O curador foi o representante do artista na exposição até o momento, já que Gerson não havia sido encontrado após o início da pandemia. Alexandre teve seu último contato com ele em 10 de outubro de 2019 e, após procurar em mais de 20 abrigos e casas de acolhimento, mas não conseguiu contato com o pintor.
PASTORAL
O que o curador não sabia é que Gerson saiu da situação de rua poucos meses após o início da pandemia. A Pastoral de Rua da Arquidiocese de Belo Horizonte conseguiu arranjar uma casa para ele, onde permaneceu no desenrolar da pandemia. Quando perguntado na entrevista se tinha medo de andar pelas ruas, Gerson respondeu com um dolorido sim. “A gente acostuma com a rua, com toda a dificuldade e com todo o sofrimento”, diz.Depois de ter notícias da exposição de seus quadros em Ouro Preto e da boa acolhida à exposição, Gerson tomou a iniciativa de entrar em contato com o curador e com a Faop, por meio de conhecidos em comum.
“Estou ficando famoso!”, exclama, orgulhoso. Herbert Antunes, síndico do Condomínio Floresta, foi quem descobriu o paradeiro do artista. “Eu saí perguntando a todos que eram do convívio do Gerson aqui no Bairro Floresta. Encontrei uma ‘namorada’ dele que sabia onde ele estava e pedi a ela para lhe dizer que eu queria falar com ele. No dia seguinte, ele me procurou”, conta Herbert.

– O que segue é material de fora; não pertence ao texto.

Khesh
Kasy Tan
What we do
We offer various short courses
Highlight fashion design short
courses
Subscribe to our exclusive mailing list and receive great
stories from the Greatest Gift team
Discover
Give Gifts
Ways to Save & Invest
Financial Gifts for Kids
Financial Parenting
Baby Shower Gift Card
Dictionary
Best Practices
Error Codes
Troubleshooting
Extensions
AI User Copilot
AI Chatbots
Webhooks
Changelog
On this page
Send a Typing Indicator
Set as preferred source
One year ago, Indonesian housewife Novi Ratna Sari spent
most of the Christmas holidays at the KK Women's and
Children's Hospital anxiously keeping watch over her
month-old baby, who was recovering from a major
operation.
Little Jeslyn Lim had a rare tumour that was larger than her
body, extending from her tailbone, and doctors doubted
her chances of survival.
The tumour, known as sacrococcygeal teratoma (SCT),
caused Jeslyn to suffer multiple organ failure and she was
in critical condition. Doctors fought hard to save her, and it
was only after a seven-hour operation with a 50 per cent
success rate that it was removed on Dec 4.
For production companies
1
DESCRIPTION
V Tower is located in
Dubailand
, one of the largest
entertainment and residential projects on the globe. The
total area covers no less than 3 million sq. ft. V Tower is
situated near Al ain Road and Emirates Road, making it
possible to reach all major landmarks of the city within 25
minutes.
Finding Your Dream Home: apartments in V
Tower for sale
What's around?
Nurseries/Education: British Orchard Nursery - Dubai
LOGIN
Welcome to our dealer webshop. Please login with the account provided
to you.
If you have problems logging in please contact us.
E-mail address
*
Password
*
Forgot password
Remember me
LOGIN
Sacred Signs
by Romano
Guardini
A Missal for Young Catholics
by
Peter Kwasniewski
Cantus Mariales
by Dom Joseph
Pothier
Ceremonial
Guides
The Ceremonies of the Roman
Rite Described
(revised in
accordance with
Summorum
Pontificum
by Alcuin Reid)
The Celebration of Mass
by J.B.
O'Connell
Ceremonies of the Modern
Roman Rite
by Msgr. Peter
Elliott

De partida para Ouro Preto para atender à exposição no domingo (22/5), Gerson afirma que seu sonho é viver na cidade histórica. Ele se diz cansado e desapontado com sua situação em BH e afirma querer recomeçar e tomar novos ares na antiga capital mineira, com a qual diz ter muita proximidade e se sentir em casa.
“Eu sofri muito aqui em BH. Essa é a minha história”, diz, apontando para uma de suas pinturas que retrata escravos em uma senzala. “Eu vou para Ouro Preto e vou levar o Pitoco comigo.”
Pitoco é o antigo cachorro que acompanhava Gerson e que, segundo o artista, já salvou sua vida de agressões e tentativas de assassinato várias vezes. O cãozinho, inclusive, é uma das razões pelas quais Gerson começou a pintar. Pitoco tinha o hábito de mastigar bisnagas de tinta coloridas que encontrava nas ruas, e Gerson, para evitar que ele se intoxicasse com o material, passou a usá-las fazendo pinturas. Quando passou a morar em sua atual residência, teve que entregar seu fiel companheiro à pastoral, já que o lugar não permite animais.
Orgulhoso da repercussão de suas pinturas, Gerson aponta o sentido da arte em sua vida. “Eu fico emocionado quando vejo as coisas que tirei do lixo se transformarem em arte. Cada vez mais, vou me aprofundar na minha arte. Não há sentido em parar. Quando a gente para, nossa mente fica vazia”, afirma.